Consider the following James-Stein estimator:

$\hat{\beta}_i^{\text{JS}} = \left(1 - \frac{m-2}{\sum_{k=1}^m Y_k^2} \right) Y_i.$

In a shocking result called Stein’s paradox, it was shown that when $$m \geq 3$$ then

$R\left({\boldsymbol{\beta}}, \hat{{\boldsymbol{\beta}}}^{\text{JS}}\right) < R\left({\boldsymbol{\beta}}, \hat{{\boldsymbol{\beta}}}^{\text{MLE}}\right).$

This means that the usual MLE is dominated by this JS estimator for any, even nonrandom, configuration of $$\beta_1, \beta_2, \ldots, \beta_m$$!

What is going on?

Let’s first take a linear regression point of view to better understand this paradox.

> beta <- seq(-1, 1, length.out=50)
> y <- beta + rnorm(length(beta))

The blue line is the least squares regression line.

> beta <- seq(-10, 10, length.out=50)
> y <- beta + rnorm(length(beta))

The blue line is the least squares regression line.

## 72.5 Inverse Regression Approach

While $$Y_i = \beta_i + E_i$$ where $$E_i \sim \mbox{Normal}(0,1)$$, it is also the case that $$\beta_i = Y_i - E_i$$ where $$-E_i \sim \mbox{Normal}(0,1)$$.

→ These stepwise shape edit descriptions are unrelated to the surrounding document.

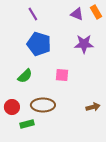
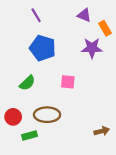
orange rectangle: (96, 12) -> (105, 28), moved
brown arrow: (93, 107) -> (102, 131), moved

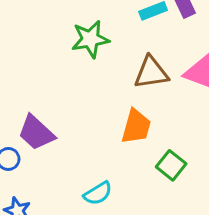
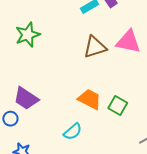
green star: (90, 39) -> (28, 35), moved
orange trapezoid: (136, 127) -> (90, 99), moved, turned -70

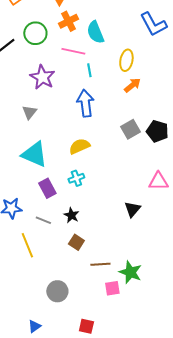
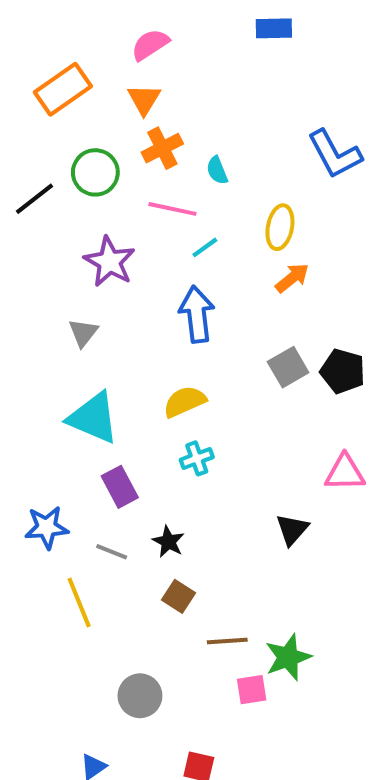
cyan semicircle: (95, 32) -> (217, 170), size x0.6
cyan line: (89, 70) -> (205, 247), turned 64
cyan cross: (76, 178) -> (197, 458), moved
green star: (130, 272) -> (288, 657), turned 30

Even though we’re assuming the $$\beta_i$$ are fixed, suppose we imagine for the moment that the $$\beta_i$$ are random and take a least squares appraoch. We will try to estimate the linear model

${\operatorname{E}}[\beta_i | Y_i] = a + b Y_i.$

Why would we do this? The loss function is

$\sum_{i=1}^m (\beta_i - \hat{\beta}_i)^2$

so it makes sense to estimate $$\beta_i$$ by setting $$\hat{\beta}_i$$ to a regression line.

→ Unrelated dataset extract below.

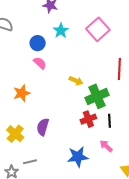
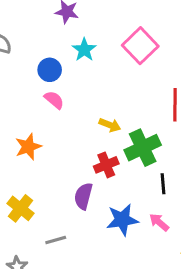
red cross: (88, 119) -> (106, 165), moved
purple semicircle: (43, 127) -> (83, 196), moved
blue star: (78, 157) -> (122, 220), moved
gray line: (30, 162) -> (56, 240), moved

The least squares solution tells us to set

\begin{aligned} \hat{\beta}_i & = \hat{a} + \hat{b} Y_i \\ & = (\bar{\beta} - \hat{b} \bar{Y}) + \hat{b} Y_i \\ & = \bar{\beta} + \hat{b} (Y_i - \bar{Y}) \end{aligned}

where

$\hat{b} = \frac{\sum_{i=1}^m (Y_i - \bar{Y})(\beta_i - \bar{\beta})}{\sum_{i=1}^m (Y_i - \bar{Y})^2}.$

We can estimate $$\bar{\beta}$$ with $$\bar{Y}$$ since $${\operatorname{E}}[\bar{\beta}] = {\operatorname{E}}[\bar{Y}]$$.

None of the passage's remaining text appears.